When making the decision to change the honors and AP course requirements, teachers of those courses worried that the rushed pace of the class would make it difficult to differentiate. The AP exams cover such a broad array of topics that teachers felt they were on a moving train that could not be slowed. But, Wieder says after the teaching staff re-examined their values and made the commitment to open up advanced courses, teachers have shifted to deep dives in some areas and a more surface approach in others.
“We had to clarify for ourselves that our main goal of offering advanced classes was not so students could pass the AP test,” Wieder said. Although many students will take the tests offered at the end of each year, some won’t, but that doesn’t mean the extra rigor won’t be important to their learning path. This was the first year advanced courses were opened up, so Gateway has not yet learned how well its students will do on the AP exams in this new model.
“Our goal is they all get the skills,” Wieder said. “We’ve always believed the skills are the most central and can be applied to lots of situations.” One part of the change has also meant teachers are using the textbook less, in order to provide a more culturally responsive curriculum in which their diverse student body can see themselves.

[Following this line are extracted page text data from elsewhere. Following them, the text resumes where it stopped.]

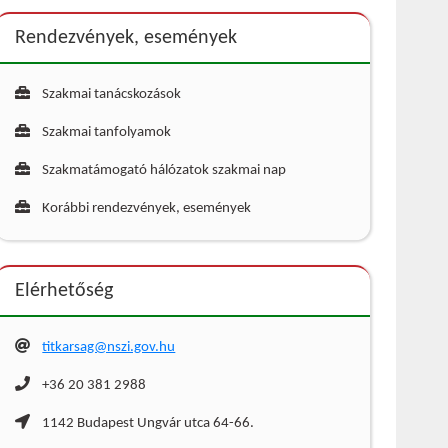
Rendezvények, események
Szakmai tanácskozások
Szakmai tanfolyamok
Szakmatámogató hálózatok szakmai nap
Korábbi rendezvények, események
Elérhetőség
titkarsag@nszi.gov.hu
+36 20 381 2988
1142 Budapest Ungvár utca 64-66.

Gateway is smaller than many district middle and high schools, with a smaller student-to-teacher ratio because of extra funding. As a charter school it also has more flexibility around release days and staffing. But Wieder doesn’t think size necessarily matters for this type of individualization. She points to Mission High, whose staff developed a clear culture and approach that helped unify the community.

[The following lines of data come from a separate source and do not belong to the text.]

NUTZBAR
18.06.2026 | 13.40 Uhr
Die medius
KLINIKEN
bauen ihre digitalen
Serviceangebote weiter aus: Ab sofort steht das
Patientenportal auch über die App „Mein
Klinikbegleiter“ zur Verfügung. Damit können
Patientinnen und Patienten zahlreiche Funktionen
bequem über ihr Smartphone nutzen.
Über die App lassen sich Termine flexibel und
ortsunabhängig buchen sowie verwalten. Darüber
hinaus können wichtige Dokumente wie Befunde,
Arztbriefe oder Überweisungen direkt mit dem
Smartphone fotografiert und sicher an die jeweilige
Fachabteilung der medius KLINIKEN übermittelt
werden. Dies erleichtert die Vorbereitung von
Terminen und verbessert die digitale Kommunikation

“If you can be really clear about what you believe and you can hire for that and allocate resources for that and make it a great place where people want to stay, then I think you could do it in a variety of environments,” Wieder said.
THE NEW SCHOOL OF SAN FRANCISCO
Across town another public charter school is just starting up with similar goals in mind. The New School of San Francisco is in its first year, and currently has only two kindergarten classes and two first-grade classes, but intends to grow into a K-12 school. The school was founded on three principles: equity, inquiry and personalization. Every child has an Individualized Learning Plan (ILP) that includes parent goals and teacher observations about academics.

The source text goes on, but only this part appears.